Below are entries to examine: work out how many lines contain the word "Inspiced", and give only that number.

++++++

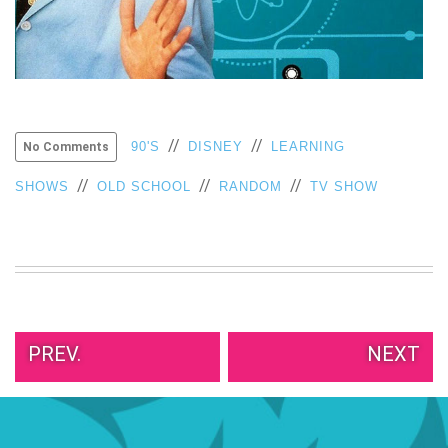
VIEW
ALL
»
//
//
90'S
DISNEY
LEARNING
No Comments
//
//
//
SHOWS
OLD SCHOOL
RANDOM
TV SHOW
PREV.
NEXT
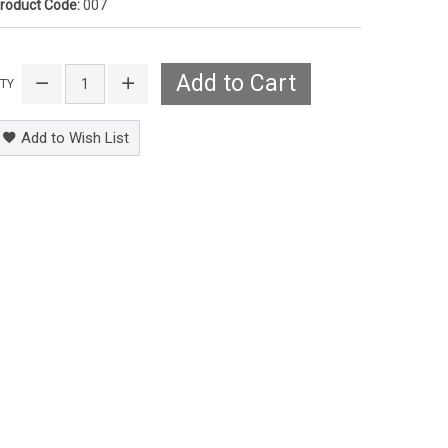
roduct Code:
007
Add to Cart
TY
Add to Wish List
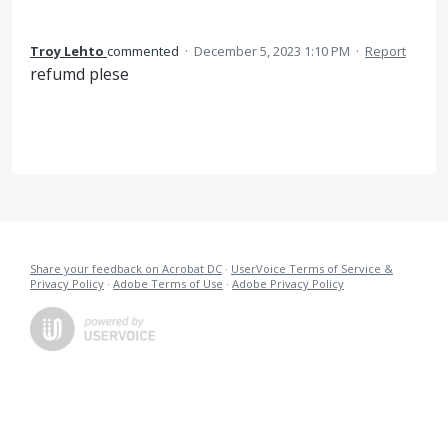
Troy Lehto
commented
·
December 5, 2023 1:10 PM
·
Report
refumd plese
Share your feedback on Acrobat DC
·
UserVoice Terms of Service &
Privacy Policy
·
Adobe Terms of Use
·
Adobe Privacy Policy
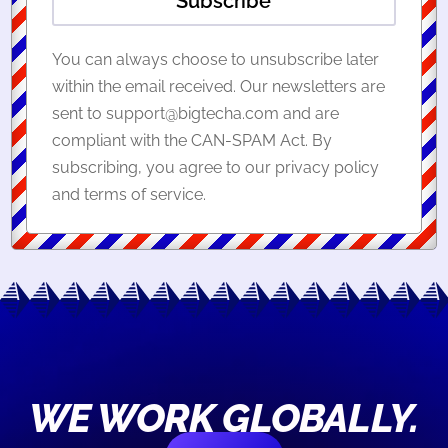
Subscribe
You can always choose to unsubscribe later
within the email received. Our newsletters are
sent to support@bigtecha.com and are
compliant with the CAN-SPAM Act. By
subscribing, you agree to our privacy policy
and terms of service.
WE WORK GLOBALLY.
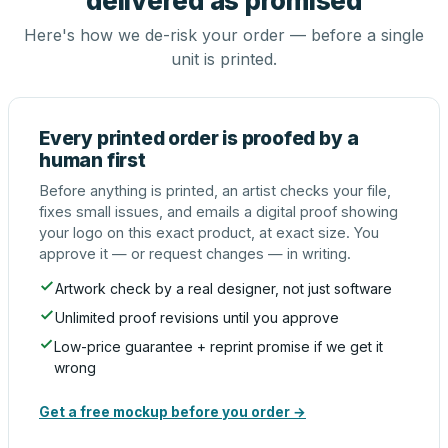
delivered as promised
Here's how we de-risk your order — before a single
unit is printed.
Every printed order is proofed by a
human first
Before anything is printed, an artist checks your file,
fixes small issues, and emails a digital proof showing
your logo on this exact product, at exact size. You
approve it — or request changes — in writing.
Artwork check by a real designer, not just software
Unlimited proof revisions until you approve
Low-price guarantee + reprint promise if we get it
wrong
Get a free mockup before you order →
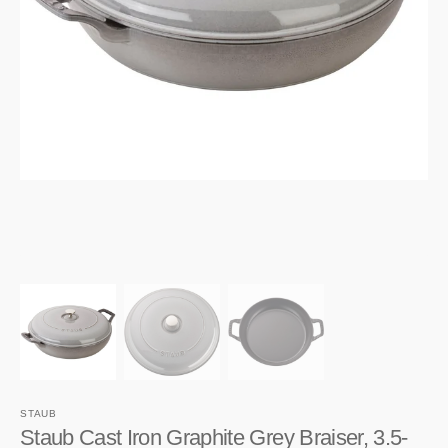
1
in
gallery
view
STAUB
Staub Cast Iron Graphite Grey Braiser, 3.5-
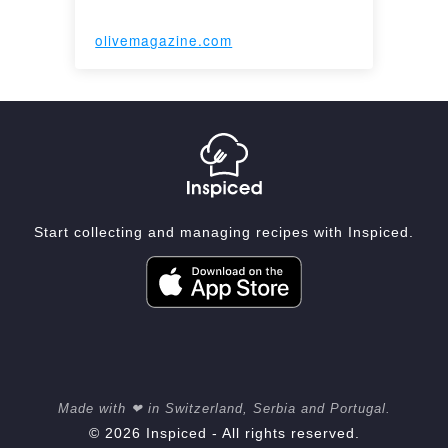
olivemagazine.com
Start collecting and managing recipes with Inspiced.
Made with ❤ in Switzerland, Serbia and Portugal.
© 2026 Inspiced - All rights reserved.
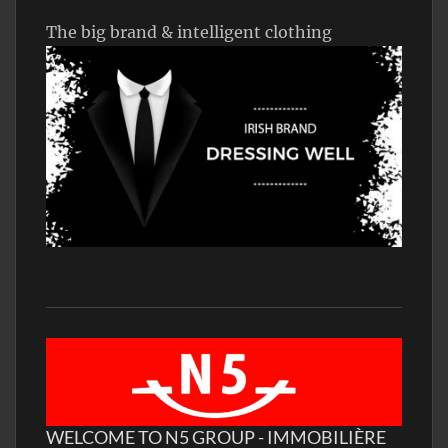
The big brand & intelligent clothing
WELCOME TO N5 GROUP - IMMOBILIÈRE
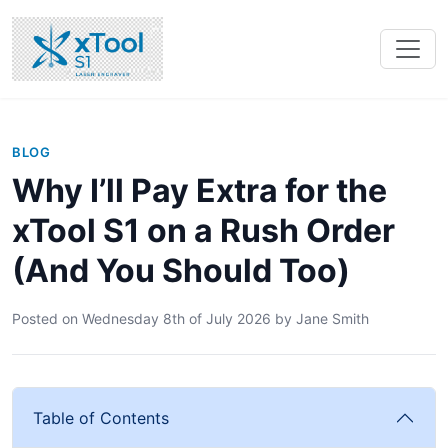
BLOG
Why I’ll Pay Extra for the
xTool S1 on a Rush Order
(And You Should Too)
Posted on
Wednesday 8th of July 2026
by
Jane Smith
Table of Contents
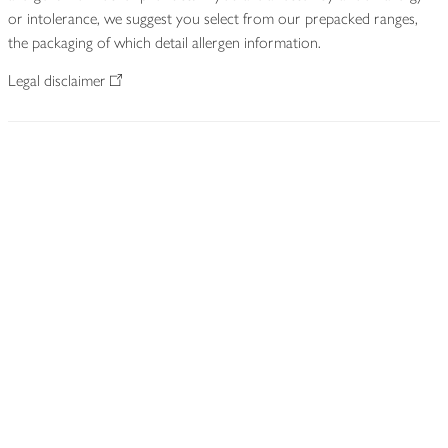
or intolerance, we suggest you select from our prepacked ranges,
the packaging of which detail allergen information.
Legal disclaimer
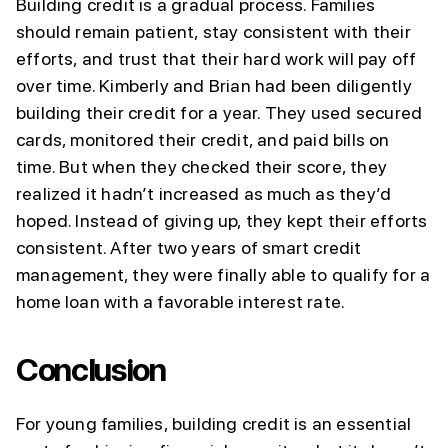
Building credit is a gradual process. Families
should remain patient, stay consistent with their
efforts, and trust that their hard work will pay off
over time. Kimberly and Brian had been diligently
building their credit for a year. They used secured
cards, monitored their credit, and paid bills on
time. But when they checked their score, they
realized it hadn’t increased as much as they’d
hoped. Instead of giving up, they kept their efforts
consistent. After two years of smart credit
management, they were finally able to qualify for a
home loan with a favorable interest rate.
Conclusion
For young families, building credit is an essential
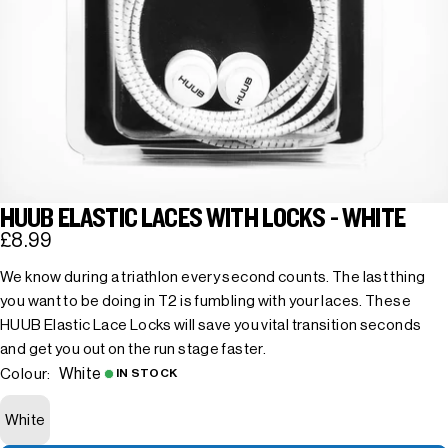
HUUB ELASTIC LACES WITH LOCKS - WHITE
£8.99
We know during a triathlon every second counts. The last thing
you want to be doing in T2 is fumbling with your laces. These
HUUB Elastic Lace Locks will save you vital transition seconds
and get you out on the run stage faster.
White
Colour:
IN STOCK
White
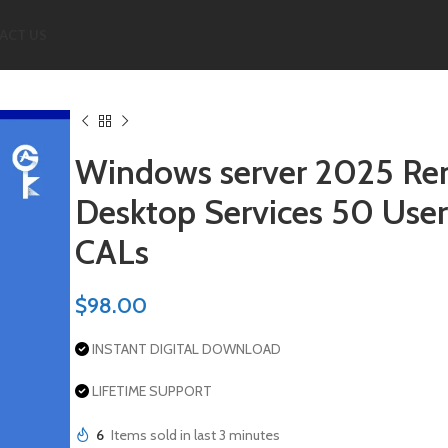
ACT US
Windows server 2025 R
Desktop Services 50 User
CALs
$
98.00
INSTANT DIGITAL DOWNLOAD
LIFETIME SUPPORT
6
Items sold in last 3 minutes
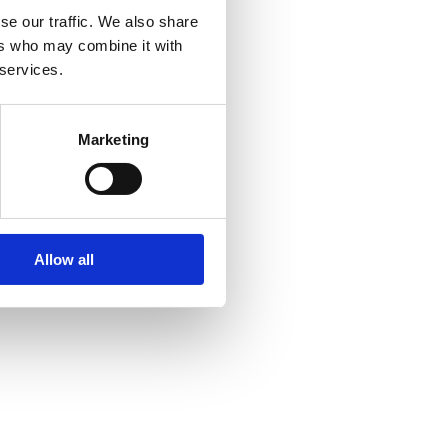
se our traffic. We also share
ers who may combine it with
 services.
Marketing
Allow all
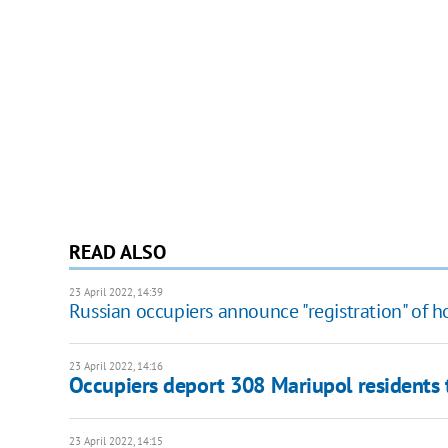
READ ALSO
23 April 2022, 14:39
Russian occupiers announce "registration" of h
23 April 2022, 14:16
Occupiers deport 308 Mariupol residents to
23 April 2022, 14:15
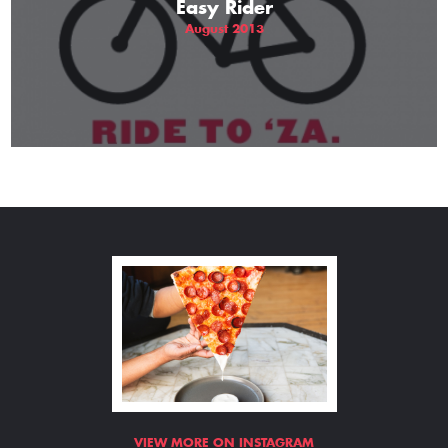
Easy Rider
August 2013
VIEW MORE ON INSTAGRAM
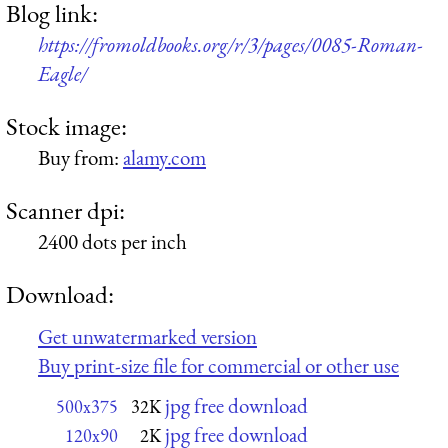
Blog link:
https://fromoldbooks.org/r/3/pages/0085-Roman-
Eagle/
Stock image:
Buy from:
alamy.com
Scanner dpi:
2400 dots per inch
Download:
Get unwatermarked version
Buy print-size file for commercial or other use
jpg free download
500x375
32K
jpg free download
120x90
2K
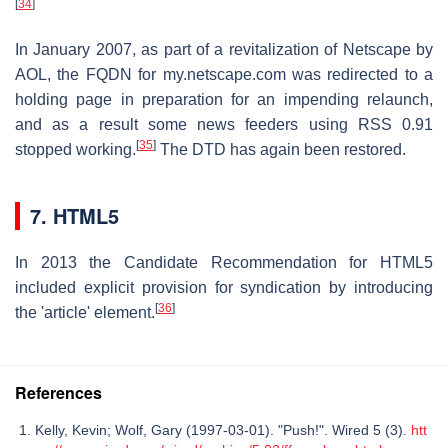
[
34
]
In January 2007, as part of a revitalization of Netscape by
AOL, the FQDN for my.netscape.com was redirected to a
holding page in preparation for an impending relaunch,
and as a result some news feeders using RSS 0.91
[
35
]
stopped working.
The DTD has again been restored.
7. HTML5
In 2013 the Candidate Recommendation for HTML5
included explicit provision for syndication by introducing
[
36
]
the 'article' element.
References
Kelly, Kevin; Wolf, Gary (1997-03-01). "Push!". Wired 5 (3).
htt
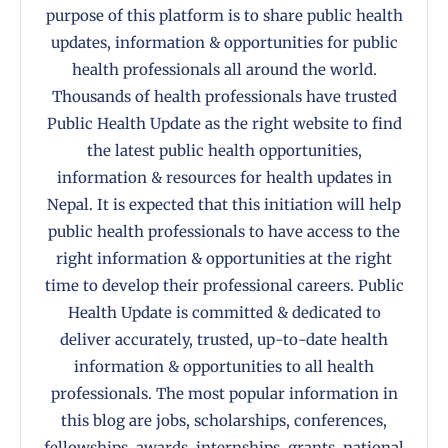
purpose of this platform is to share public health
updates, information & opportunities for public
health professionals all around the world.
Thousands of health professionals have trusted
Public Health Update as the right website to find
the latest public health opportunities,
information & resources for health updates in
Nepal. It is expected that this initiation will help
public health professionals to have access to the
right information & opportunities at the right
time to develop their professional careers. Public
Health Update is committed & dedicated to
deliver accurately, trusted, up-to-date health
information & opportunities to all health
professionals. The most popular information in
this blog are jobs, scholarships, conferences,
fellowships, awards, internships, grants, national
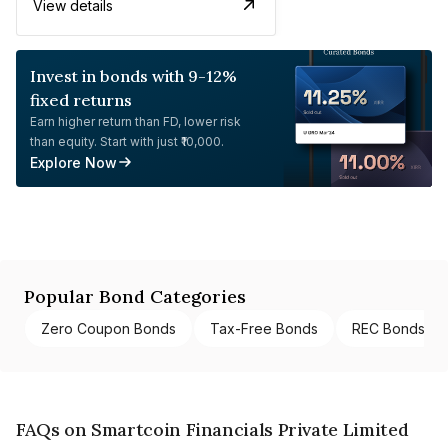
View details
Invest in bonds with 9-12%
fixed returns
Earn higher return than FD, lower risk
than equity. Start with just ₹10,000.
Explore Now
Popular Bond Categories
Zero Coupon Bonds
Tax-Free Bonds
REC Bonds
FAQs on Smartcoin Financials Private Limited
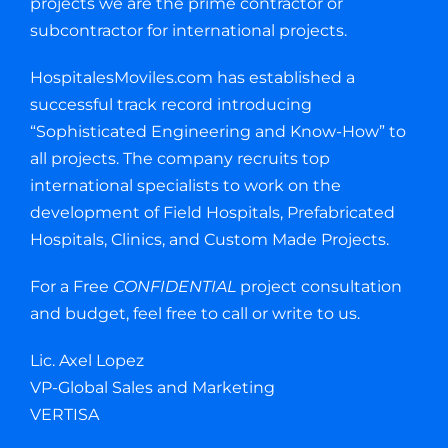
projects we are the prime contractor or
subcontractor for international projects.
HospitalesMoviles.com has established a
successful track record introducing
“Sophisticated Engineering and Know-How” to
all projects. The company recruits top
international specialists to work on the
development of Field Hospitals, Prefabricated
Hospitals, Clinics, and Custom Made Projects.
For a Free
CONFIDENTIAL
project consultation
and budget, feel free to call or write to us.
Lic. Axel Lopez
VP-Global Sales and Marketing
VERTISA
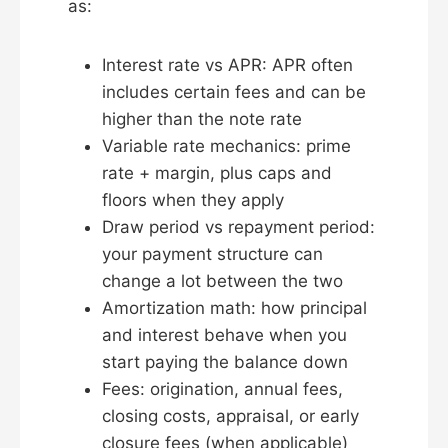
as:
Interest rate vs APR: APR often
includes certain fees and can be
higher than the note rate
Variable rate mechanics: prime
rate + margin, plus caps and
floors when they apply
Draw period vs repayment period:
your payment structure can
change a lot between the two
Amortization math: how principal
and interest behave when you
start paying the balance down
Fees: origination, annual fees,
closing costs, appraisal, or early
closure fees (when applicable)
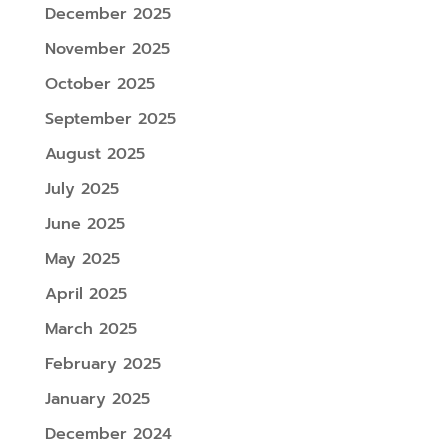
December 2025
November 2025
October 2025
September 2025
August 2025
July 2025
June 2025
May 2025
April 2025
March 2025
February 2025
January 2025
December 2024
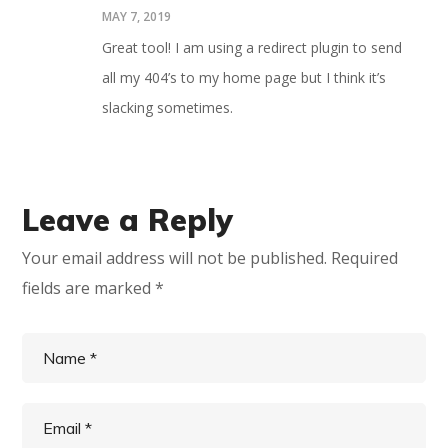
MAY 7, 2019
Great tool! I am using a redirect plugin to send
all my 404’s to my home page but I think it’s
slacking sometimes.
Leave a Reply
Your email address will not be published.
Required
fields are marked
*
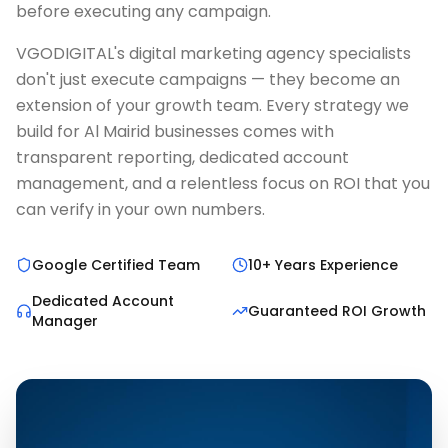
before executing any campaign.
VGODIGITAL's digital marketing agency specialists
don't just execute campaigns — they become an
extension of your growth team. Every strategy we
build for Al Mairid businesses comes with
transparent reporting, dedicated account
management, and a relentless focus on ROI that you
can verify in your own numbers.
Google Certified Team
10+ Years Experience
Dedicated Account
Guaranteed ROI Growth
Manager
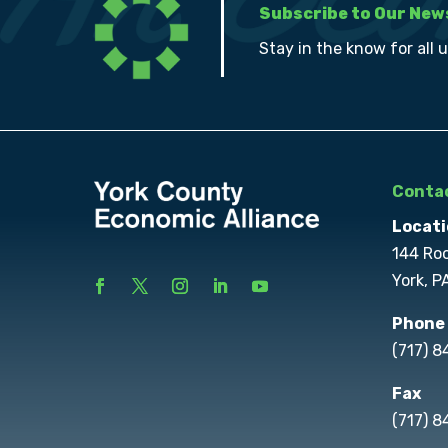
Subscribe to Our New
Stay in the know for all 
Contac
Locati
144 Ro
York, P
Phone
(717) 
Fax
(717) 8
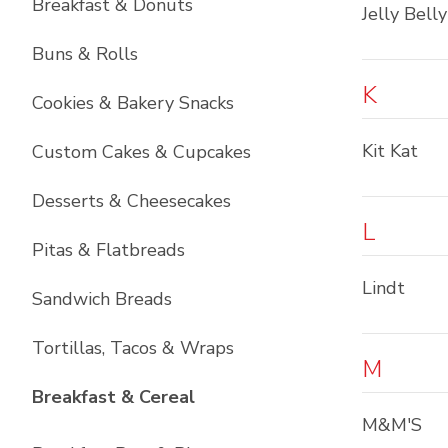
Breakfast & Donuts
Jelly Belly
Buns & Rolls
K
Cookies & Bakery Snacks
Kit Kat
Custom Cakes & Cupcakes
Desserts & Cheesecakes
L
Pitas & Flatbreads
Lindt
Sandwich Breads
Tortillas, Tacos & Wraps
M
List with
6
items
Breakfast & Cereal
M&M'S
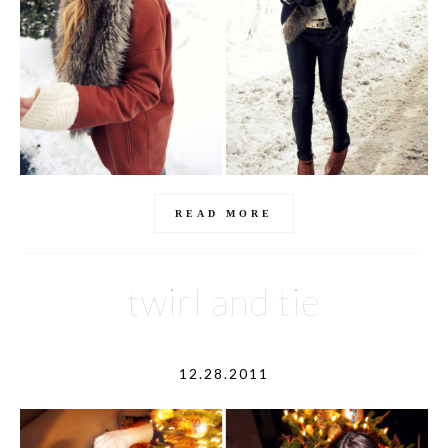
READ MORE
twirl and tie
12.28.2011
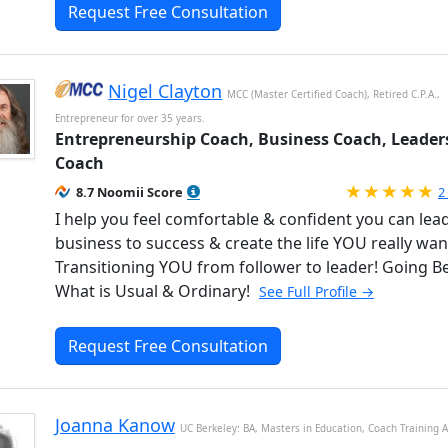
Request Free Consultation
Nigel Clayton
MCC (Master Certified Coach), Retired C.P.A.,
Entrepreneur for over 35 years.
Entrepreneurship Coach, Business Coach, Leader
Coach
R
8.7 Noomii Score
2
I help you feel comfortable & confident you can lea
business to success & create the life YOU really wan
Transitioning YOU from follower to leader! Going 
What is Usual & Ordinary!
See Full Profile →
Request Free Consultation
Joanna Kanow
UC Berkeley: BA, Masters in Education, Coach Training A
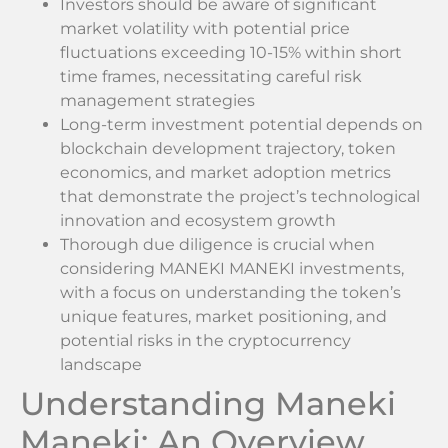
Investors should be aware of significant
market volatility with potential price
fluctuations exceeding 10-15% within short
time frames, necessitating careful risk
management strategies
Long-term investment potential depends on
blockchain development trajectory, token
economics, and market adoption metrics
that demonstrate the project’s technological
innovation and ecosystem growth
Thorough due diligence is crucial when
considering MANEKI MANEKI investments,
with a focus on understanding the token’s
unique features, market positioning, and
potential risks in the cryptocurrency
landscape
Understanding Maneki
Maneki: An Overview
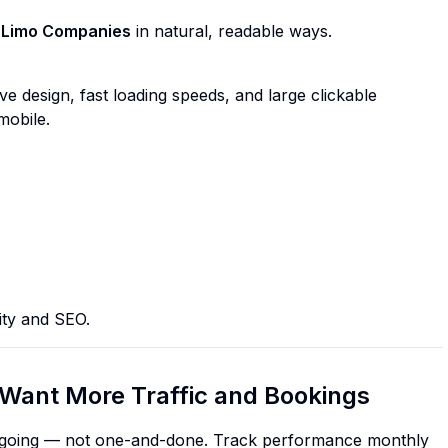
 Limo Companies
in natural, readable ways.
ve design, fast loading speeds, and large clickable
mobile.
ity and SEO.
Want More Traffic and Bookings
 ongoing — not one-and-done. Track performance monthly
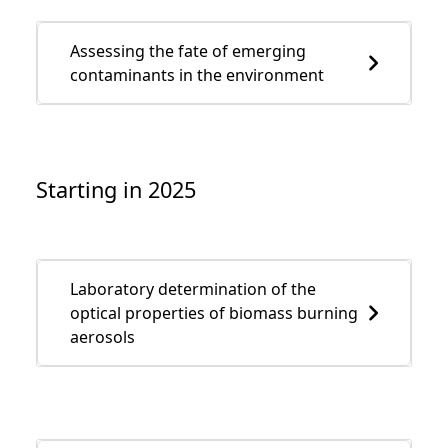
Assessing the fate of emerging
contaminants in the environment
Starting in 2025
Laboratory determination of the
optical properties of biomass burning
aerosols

++++++

**Written response**:
2